Train the Silva database (Qiime2) by extracting two types of primers: Region v3-v4 and v4 of the 16S rRNA

Hello, I am new to using Qiime 2. I have already done one of the tutorials and I am currently analyzing samples of the bacterial microbiome from pigeon fecal matter. For this, I am using the version of qiime2-amplicon-2024.2 with Linux as the Windows subsystem and Ubuntu 22-04 WSL2. Right now I have a concern and if anyone can help me I would be very grateful. I have a total of 8 stool samples. Four of them were sequenced with the primers for the V3-V4 hypervariable region of the 16S rRNA gene. The other four samples were sequenced with the primers of the V4 region of the 16S rRNA gene.
I am in the training part of the database to perform the taxonomic annotation, in this command the Silva database will be used. But, the sequences of the primers that were used during PCR amplification must be extracted.
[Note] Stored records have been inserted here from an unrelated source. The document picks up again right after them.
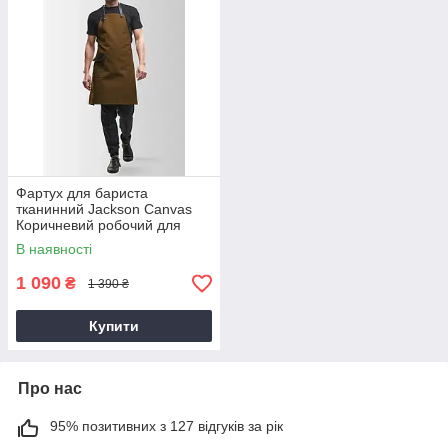
Фартух для бариста
тканинний Jackson Canvas
Коричневий робочий для
бармена з кишенею фартух
В наявності
для офіціанта
1 090
₴
1 390 ₴
Купити
Про нас
95% позитивних з 127 відгуків за рік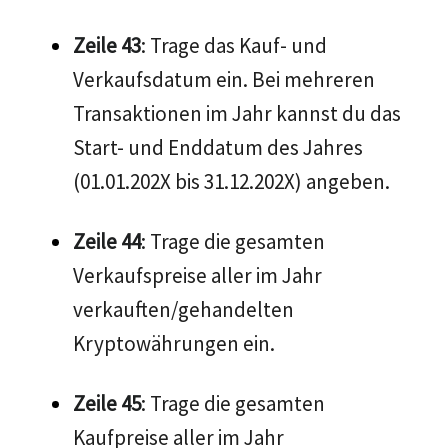
Zeile 43
: Trage das Kauf- und
Verkaufsdatum ein. Bei mehreren
Transaktionen im Jahr kannst du das
Start- und Enddatum des Jahres
(01.01.202X bis 31.12.202X) angeben.
Zeile 44
: Trage die gesamten
Verkaufspreise aller im Jahr
verkauften/gehandelten
Kryptowährungen ein.
Zeile 45
: Trage die gesamten
Kaufpreise aller im Jahr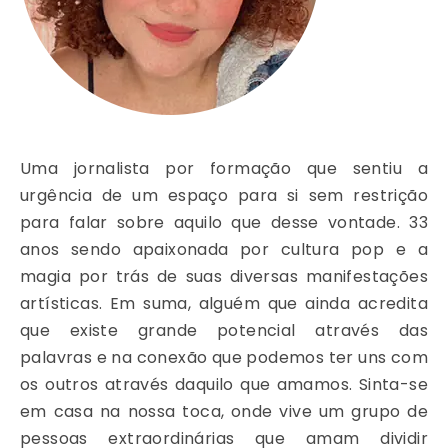
Uma jornalista por formação que sentiu a
urgência de um espaço para si sem restrição
para falar sobre aquilo que desse vontade. 33
anos sendo apaixonada por cultura pop e a
magia por trás de suas diversas manifestações
artísticas. Em suma, alguém que ainda acredita
que existe grande potencial através das
palavras e na conexão que podemos ter uns com
os outros através daquilo que amamos. Sinta-se
em casa na nossa toca, onde vive um grupo de
pessoas extraordinárias que amam dividir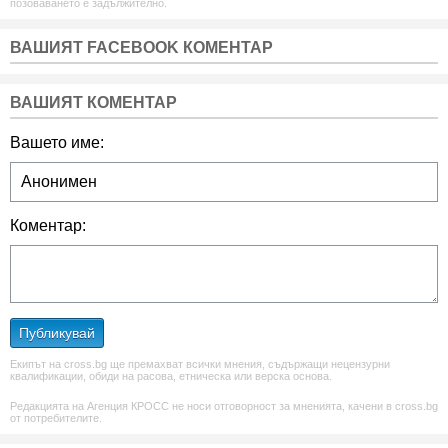
позоваването е задължително.
ВАШИЯТ FACEBOOK КОМЕНТАР
ВАШИЯТ КОМЕНТАР
Вашето име:
Коментар:
Публикувай
Екипът на cross.bg ще премахват всички мнения, съдържащи нецензурни
квалификации, обиди на расова, етническа или верска основа.
Редакцията на Агенция КРОСС не носи отговорност за мненията, качени в cross.bg
от потребителите.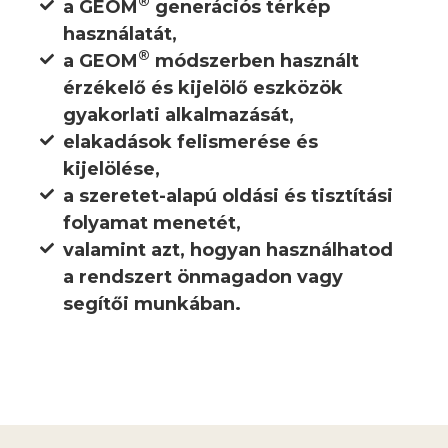
®
a GEOM
generációs térkép
használatát,
®
a GEOM
módszerben használt
érzékelő és kijelölő eszközök
gyakorlati alkalmazását,
elakadások felismerése és
kijelölése,
a szeretet-alapú oldási és tisztítási
folyamat menetét,
valamint azt, hogyan használhatod
a rendszert önmagadon vagy
segítői munkában.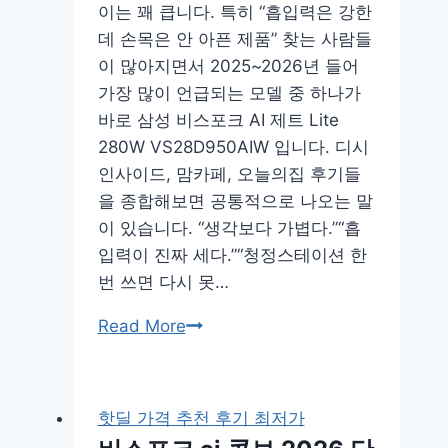
천
이는 꽤 큽니다. 특히 “흡입력은 강한
2026
데 손목은 안 아픈 제품” 찾는 사람들
이 많아지면서 2025~2026년 들어
가장 많이 언급되는 모델 중 하나가
바로 삼성 비스포크 AI 제트 Lite
280W VS28D950AIW 입니다. 디시
인사이드, 맘카페, 오늘의집 후기들
을 종합해보면 공통적으로 나오는 말
이 있습니다. “생각보다 가볍다.”“흡
입력이 진짜 세다.”“청정스테이션 한
번 쓰면 다시 못…
bespoke
Read More
ai
제
트
핫딜 가격 추천 후기 최저가
lite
The command to use would be the following:

qiime feature-classifier extract-reads
--i-sequences silva-138-99-seqs.qza
--p-f-primer CCTAYGGGRBGCASCAG
--p-r-primer GGACTACNNGGGTATCTAAT
--p-min-length 100
--p-max-length 610
--o-reads ref-seqs.qza

The question is if it is possible to put in the command, the two types of primers, both those from the V3-V4 and V4 regions, for example, put the command in this way:

qiime feature-classifier extract-reads
--i-sequences silva-138-99-seqs.qza
--p-f-primer CCTAYGGGRBGCASCAG \ Hypervariable Region V3-v4
--p-r-primer GGACTACNNGGGTATCTAAT \ Hypervariable Region V3-v4
--p-f-primer GTGCCAGCMGCCGCGGTAA \ Hypervariable Region V4
--p-r-primer GGACTACHVGGGTWTCTAAT \ Hypervariable Region V4
--p-min-length 150
--p-max-length 500
--o-reads ref-seqs.qza
If this is not possible, what would you recommend I do? Work these groups of samples separately?

Hi @LisethBolCol,

It is not possible to feed more than one primer pair into qiime feature-classifier extract-reads. If you really want to make an amplicon specific classifier, I'd recommend making two separate classifiers, one for V3V4 and another for V4.

However, I suggest that you read the following, related post, which highlights some caveats of trying to combine data from multiple variable regions:

2 Likes

Thank you very much for helping me and providing clarity on the subject.